Women with a history of cervical intraepithelial neoplasia 2 or 3 arising from HPV infection appeared to have an increased risk for developing anal, vaginal and vulvar cancers, according to the results of a national cohort study.
Further, those risks persisted long term, often beyond 20 years.
Susanne Krüger Kjær
“The HPV vaccine is prophylactic, and if we can prevent HPV infection from occurring in the first place, we can prevent some of these conditions that result from persistent infection,” Susanne Krüger Kjær, MD, professor of gynecological cancer epidemiology at the Danish Cancer Society Research Center at Juliane Marie Centre of Copenhagen University Hospital in Copenhagen, Denmark, said in a press release.
Previous evidence has shown cervical intraepithelial neoplasia grades 2 and 3 (CIN2/3) — which develops due to high-risk HPV infection — increases risk for noncervical anogenital cancers; however, data on long-term risks for anal, vaginal and vulvar cancers had been lacking.
Kjær and colleagues evaluated data from more than 2.7 million women who were born between 1918 and 1990, and who lived in Denmark between 1978 and 2012. Researchers followed women until 2012, they emigrated, or they developed rectal or anogenital cancer.
The majority of women did not have history of CIN2/3 (n = 2,769,801), whereas 52,135 had a history of CIN2 and 104,155 had a history of CIN3.
Anal, vulvar and vaginal cancers developed in 66 women with a history of CIN2 and 293 women with a history of CIN3.

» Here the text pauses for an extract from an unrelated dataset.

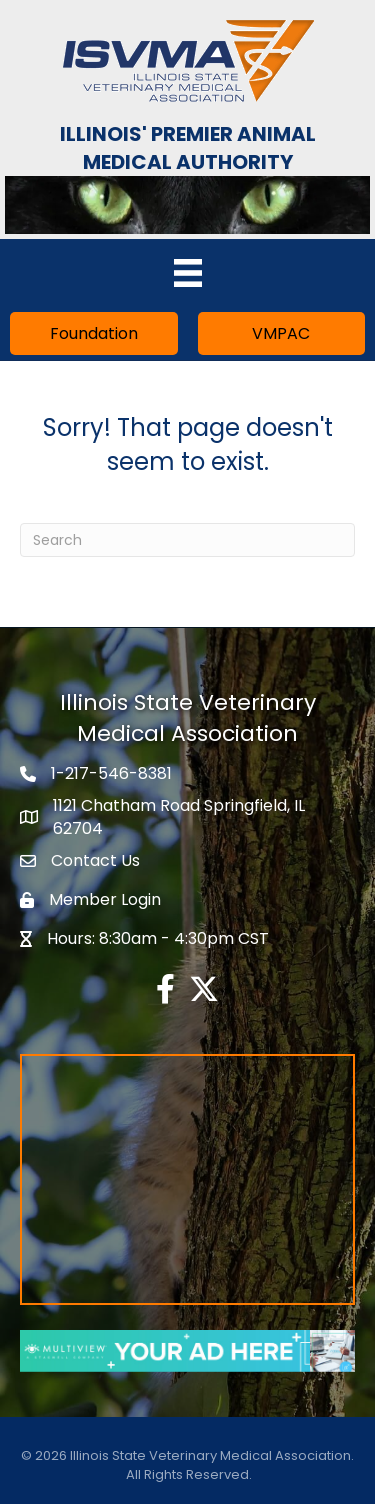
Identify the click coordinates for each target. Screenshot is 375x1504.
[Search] (187, 540)
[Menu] (188, 273)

Results of an age-adjusted analysis showed women with a history of CIN2 had an increased risk for anal cancer (HR = 2.9; 95% CI, 2-4.1), vulvar cancer (HR = 2.5; 95% CI, 1.6-3.8) and vaginal cancer (HR = 8.1; 95% CI, 5.5-15). These risks were even greater in women with a history of CIN3 for anal cancer (HR = 4.2; 95% CI, 3.4-5), vulvar cancer (HR = 4; 95% CI, 3.2-4.9) and vaginal cancer (HR = 17.1; 95% CI, 12.8-22.9).
Neither cohort had an increased risk for rectal cancer.
Although the risks were highest the first year following CIN2/3 diagnosis, they appeared to persist long term.
Twenty-five years or more following CIN3 diagnosis, the HRs for risk were 4.8 (95% CI, 3.3-7) for anal cancer, 5.5 (95% CI, 2.4-12.3) for vaginal cancer and 3.2 (95% CI, 2-5.3) for vulvar cancer.
Women with a history of CIN2 also experienced prolonged risk, although to a lesser degree.
Twenty years or more following CIN2 diagnosis, the HR was 3.5 (95% CI, 2-5.9) for anal cancer and 2.6 (95% CI, 1.3-5.2) for vulvar cancer. Ten or more years following CIN2 diagnosis, the HR was 5 (95% CI, 2.2-11.2) for vaginal cancer.
“We had thought that perhaps the women with CIN3 were the ones who were being treated by doctors and, therefore, receiving more examination and consequently getting diagnosed with other cancers,” Kjær said in a press release. “But the risks persist for many years and, therefore, our findings cannot be explained by surveillance bias.”
Researchers acknowledged that due to incomplete registration data, older women in the study may have had a CIN2/3 diagnosis that was not registered. Also, researchers did not have information on the HPV type in CIN2/3, and thus were unable to determine that HPV was the causal factor of subsequent cancers.
“High-risk HPV infection is an essential factor for the development of both CIN and certain anogenital cancers, and the presence of high-grade CIN is a good proxy for persistent high-risk HPV infection,” Kjær and colleagues wrote. – by Nick Andrews
Kjær reports speaker and advisory board fees and unrestricted research grants from Merck and Sanofi Pasteur MSD. One other researcher reports travel accommodations from Sanofi Pasteur MSD.